The relationship is not exact $-$ there will always be changes in electricity demand that cannot be accounted for by the predictor variables. The "error" term on the right allows for random variation and the effects of relevant variables that are not included in the model. We call this an explanatory model because it helps explain what causes the variation in electricity demand.
Because the electricity demand data form a time series, we could also use a time series model for forecasting. In this case, a suitable time series forecasting equation is of the form
$$
\mathrm{ED}_{t+1}=f\left(\mathrm{ED}_{t}, \mathrm{ED}_{t-1}, \mathrm{ED}_{t-2}, \mathrm{ED}_{t-3}, \ldots, \text { error }\right)
$$
where $t$ is the present hour, $t+1$ is the next hour, $t-1$ is the previous hour, $t-2$ is two hours ago, and so on. Here, prediction of the future is based on past values of a variable, but not on external variables which may affect the system. Again, the "error" term on the right allows for random variation and the effects of relevant variables that are not included in the model.

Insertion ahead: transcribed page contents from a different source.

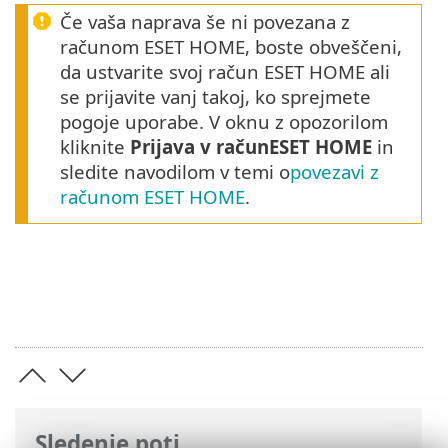
Če vaša naprava še ni povezana z
računom ESET HOME, boste obveščeni,
da ustvarite svoj račun ESET HOME ali
se prijavite vanj takoj, ko sprejmete
pogoje uporabe. V oknu z opozorilom
kliknite
Prijava v računESET HOME
in
sledite navodilom v temi o
povezavi z
računom ESET HOME
.
Sledenje poti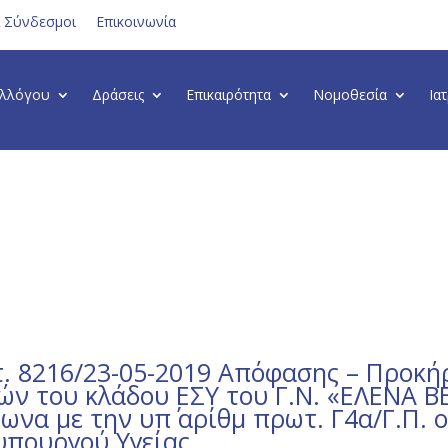
ι Σύνδεσμοι
Επικοινωνία
υλλόγου
Δράσεις
Επικαιρότητα
Νομοθεσία
Ια
. 8216/23-05-2019 Απόφασης – Προκή
ρών του κλάδου ΕΣΥ του Γ.Ν. «ΕΛΕΝΑ 
να με την υπ΄ αρίθμ πρωτ. Γ4α/Γ.Π. ο
υπουργού Υγείας.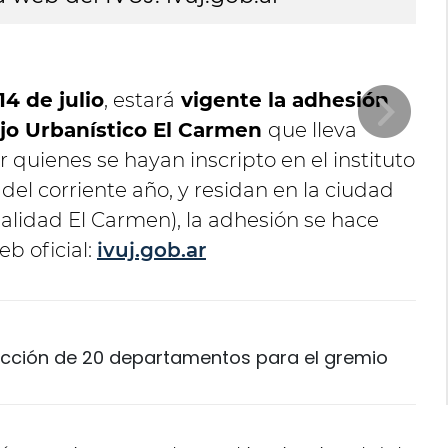
14 de julio
, estará
vigente la adhesión
ejo Urbanístico El Carmen
que lleva
 quienes se hayan inscripto en el instituto
 del corriente año, y residan en la ciudad
alidad El Carmen), la adhesión se hace
b oficial:
ivuj.gob.ar
trucción de 20 departamentos para el gremio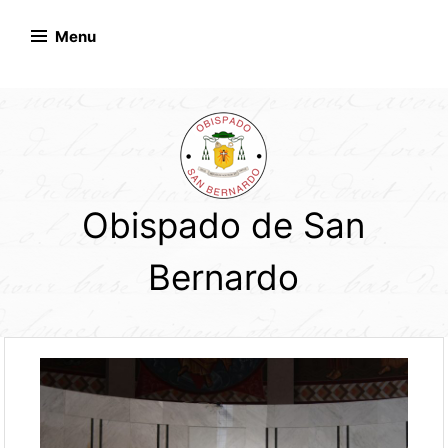
Skip
to
Menu
content
Obispado de San
Bernardo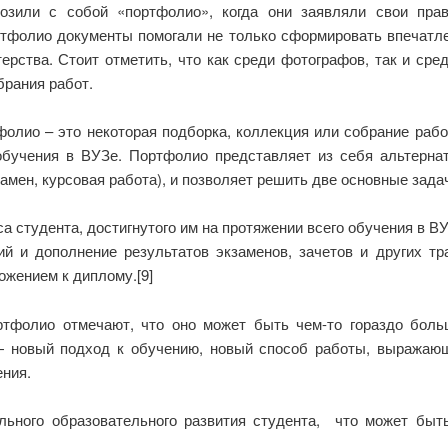
возили с собой «портфолио», когда они заявляли свои пра
тфолио документы помогали не только сформировать впечатле
терства. Стоит отметить, что как среди фотографов, так и ср
брания работ.
олио – это некоторая подборка, коллекция или собрание рабо
обучения в ВУЗе. Портфолио представляет из себя альтерна
амен, курсовая работа), и позволяет решить две основные зада
а студента, достигнутого им на протяжении всего обучения в ВУ
ий и дополнение результатов экзаменов, зачетов и других т
жением к диплому.[9]
ртфолио отмечают, что оно может быть чем-то гораздо бол
— новый подход к обучению, новый способ работы, выражающ
ения.
ьного образовательного развития студента, что может быт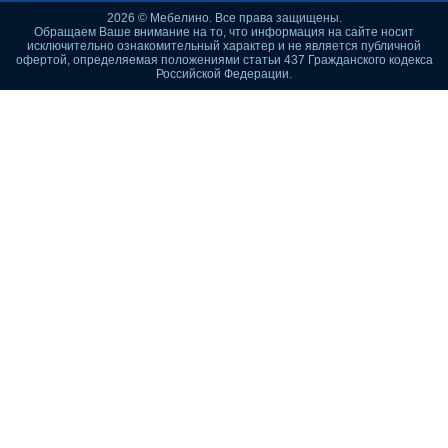
2026 © Мебелино. Все права защищены.
Обращаем Ваше внимание на то, что информация на сайте носит
исключительно ознакомительный характер и не является публичной
офертой, определяемая положениями статьи 437 Гражданского кодекса
Российской Федерации.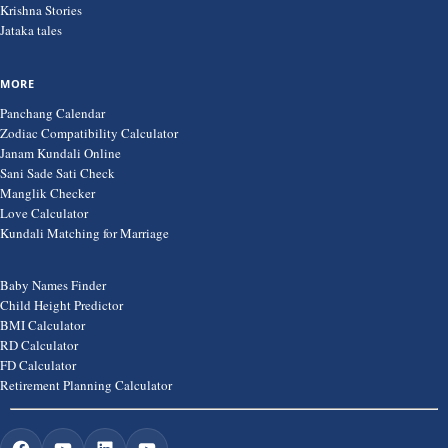
Krishna Stories
Jataka tales
MORE
Panchang Calendar
Zodiac Compatibility Calculator
Janam Kundali Online
Sani Sade Sati Check
Manglik Checker
Love Calculator
Kundali Matching for Marriage
Baby Names Finder
Child Height Predictor
BMI Calculator
RD Calculator
FD Calculator
Retirement Planning Calculator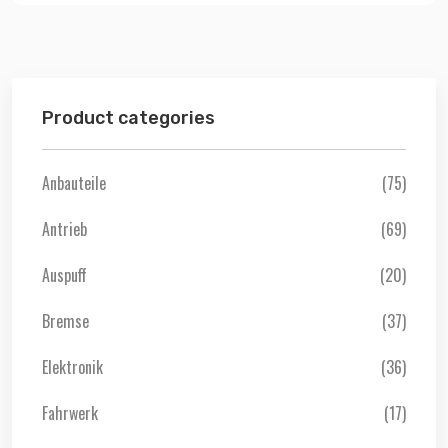
Product categories
Anbauteile
(75)
Antrieb
(69)
Auspuff
(20)
Bremse
(37)
Elektronik
(36)
Fahrwerk
(17)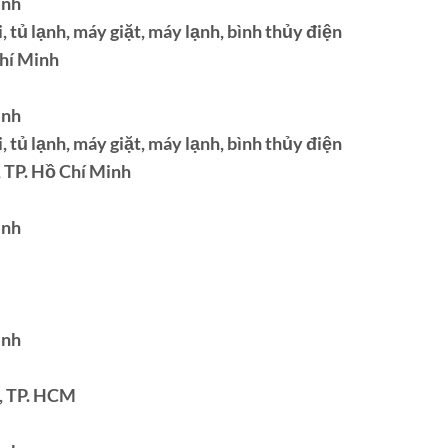
inh
 tủ lạnh, máy giặt, máy lạnh, bình thủy điện
Chí Minh
inh
 tủ lạnh, máy giặt, máy lạnh, bình thủy điện
, TP. Hồ Chí Minh
inh
inh
, TP. HCM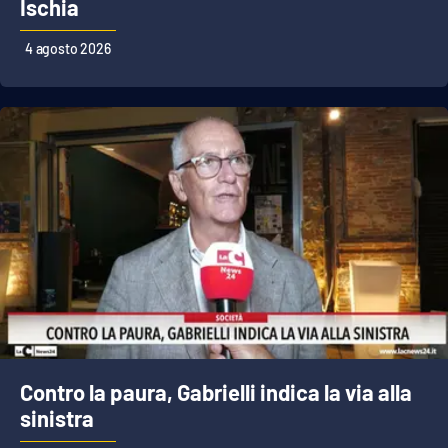
Ischia
4 agosto 2026
Contro la paura, Gabrielli indica la via alla
sinistra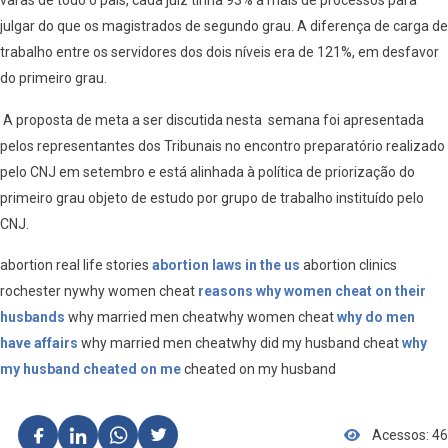
varas de todo o país, cada juiz tinha 93% a mais de processos para
julgar do que os magistrados de segundo grau. A diferença de carga de
trabalho entre os servidores dos dois níveis era de 121%, em desfavor
do primeiro grau.
A proposta de meta a ser discutida nesta semana foi apresentada
pelos representantes dos Tribunais no encontro preparatório realizado
pelo CNJ em setembro e está alinhada à política de priorização do
primeiro grau objeto de estudo por grupo de trabalho instituído pelo
CNJ.
abortion real life stories
abortion laws in the us
abortion clinics
rochester nywhy women cheat
reasons why women cheat on their
husbands
why married men cheatwhy women cheat
why do men
have affairs
why married men cheatwhy did my husband cheat
why
my husband cheated on me
cheated on my husband
Acessos: 46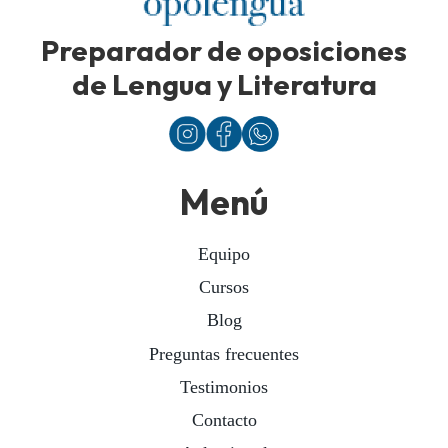
Preparador de oposiciones
de Lengua y Literatura
Menú
Equipo
Cursos
Blog
Preguntas frecuentes
Testimonios
Contacto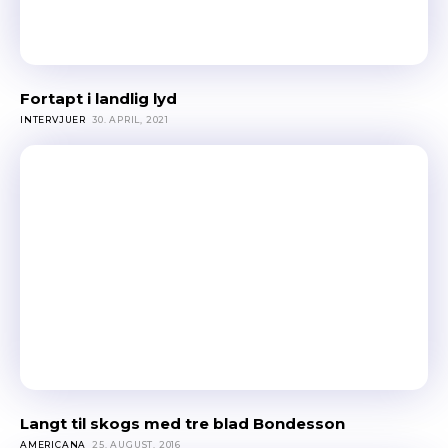
Fortapt i landlig lyd
INTERVJUER
30. APRIL, 2021
Langt til skogs med tre blad Bondesson
AMERICANA
25. AUGUST, 2016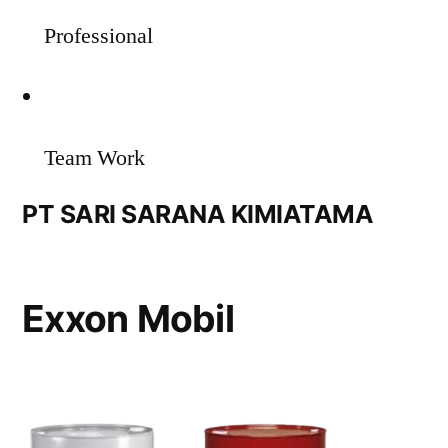
Professional
Team Work
PT SARI SARANA KIMIATAMA
Exxon Mobil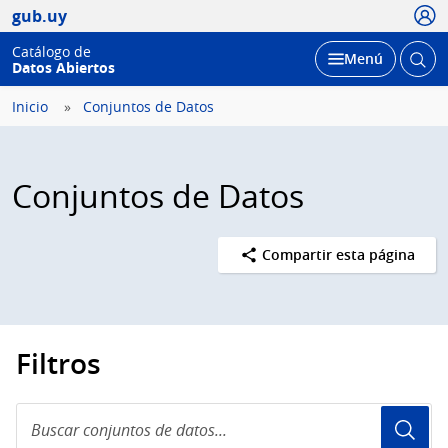
Usua
gub.uy
Catálogo de
Abrir
Desplegar
Menú
Datos Abiertos
busc
Inicio
Conjuntos de Datos
Conjuntos de Datos
Compartir esta página
Filtros
Buscar
conjuntos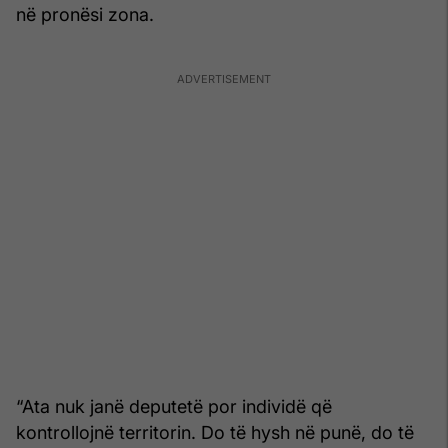
në pronësi zona.
“Ata nuk janë deputetë por individë që
kontrollojnë territorin. Do të hysh në punë, do të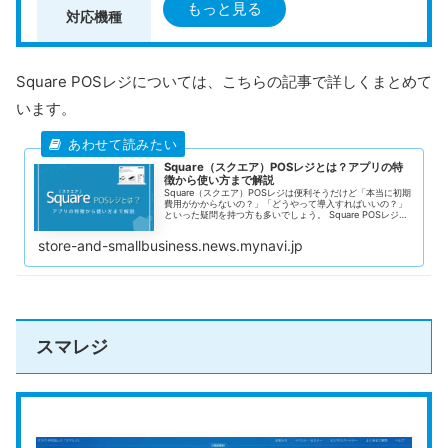
iOS（iPad・iPhone・iPod touch）
もっと見る
対応機種
Android
Square POSレジについては、こちらの記事で詳しくまとめて
クレジットカード（VISA・Mastercard
います。
対応決済手段
電子マネー（Suica、iDなど）
QRコード決済（PayPay・楽天ペイなど
Square（スクエア）POSレジとは？アプリの特
徴から使い方まで解説
Square（スクエア）POSレジは便利そうだけど「本当に初期
費用がかからないの？」「どうやって導入すればいいの？」
レジ機能
といった疑問を持つ方も多いでしょう。 Square POSレジ
は、無料で利用できるにもかかわらず、有料アプリ並みの機
スクロールできます
売上分析
能を使える優れたツールです。アカウント登録からレジ設定
store-and-smallbusiness.news.mynavi.jp
までその日のうちに完了するため、すぐに運用を開始できま
す。 シンプルで直感的な操作画面が特徴で、初めてPOSレジ
在庫管理
を使う方でも簡単に扱える設計になっているため、スムーズ
に導入が可能です。 この記事では、Square POSレジの基本
情報や特徴、初めて導入する際の具体的な手順について解説
スタッフ管理
します。 ぜひ、Square POSレジを導入して、店舗運営を効
率的に進めてください。
主な機能
顧客管理
スマレジ
免税対応
軽減税率対応
キャッシュレス対応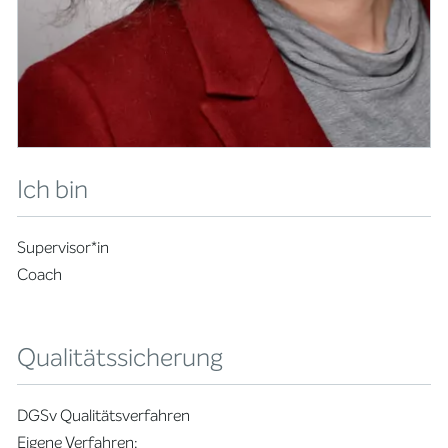
Ich bin
Supervisor*in
Coach
Qualitätssicherung
DGSv Qualitätsverfahren
Eigene Verfahren: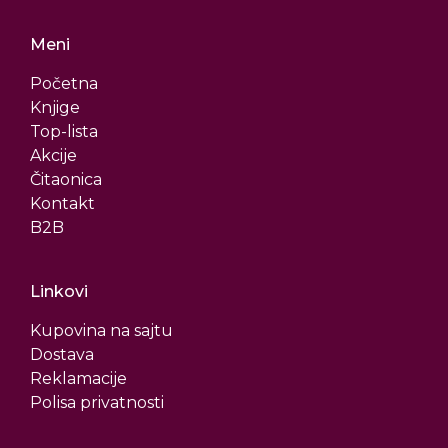
Meni
Početna
Knjige
Top-lista
Akcije
Čitaonica
Kontakt
B2B
Linkovi
Kupovina na sajtu
Dostava
Reklamacije
Polisa privatnosti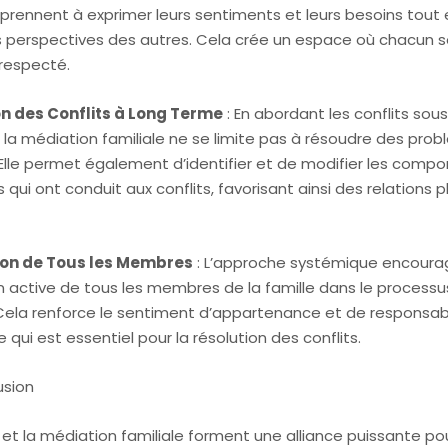
pprennent à exprimer leurs sentiments et leurs besoins tout
perspectives des autres. Cela crée un espace où chacun s
respecté.
n des Conflits à Long Terme
: En abordant les conflits sou
 la médiation familiale ne se limite pas à résoudre des pro
Elle permet également d’identifier et de modifier les comp
s qui ont conduit aux conflits, favorisant ainsi des relations p
ion de Tous les Membres
: L’approche systémique encoura
on active de tous les membres de la famille dans le processu
Cela renforce le sentiment d’appartenance et de responsabi
e qui est essentiel pour la résolution des conflits.
sion
et la médiation familiale forment une alliance puissante po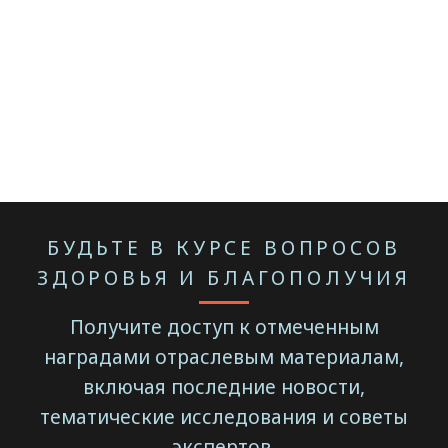
БУДЬТЕ В КУРСЕ ВОПРОСОВ
ЗДОРОВЬЯ И БЛАГОПОЛУЧИЯ
Получите доступ к отмеченным
наградами отраслевым материалам,
включая последние новости,
тематические исследования и советы
экспертов.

There is also a third type of model which combines the features of the above two models. For example, it might be given by
$\mathrm{ED}_{t+1}=f\left(\mathrm{ED}_{t}\right.$, current temperature, time of day, day of week, error).
These types of "mixed models" have been given various names in different disciplines. They are known as dynamic regression models, panel data models, longitudinal models, transfer function models, and linear system models (assuming that $f$ is linear).
An explanatory model is useful because it incorporates information about other variables, rather than only historical values of the variable to be forecast. However, there are several reasons a forecaster might select a time series model rather than an explanatory or mixed model.
First, the system may not be understood, and even if it was understood it may be extremely difficult to measure the relationships that are assumed to govern its behaviour.
Second, it is necessary to know or forecast the future values of the various predictors in order to be able to forecast the variable of interest, and this may be too difficult.
Third, the main concern may be only to predict what will happen, not to know why it happens.
Finally, the time series model may give more accurate forecasts than an explanatory or mixed model.
The model to be used in forecasting depends on the resources and data available, the accuracy of the competing models, and the way in which the forecasting model is to be used.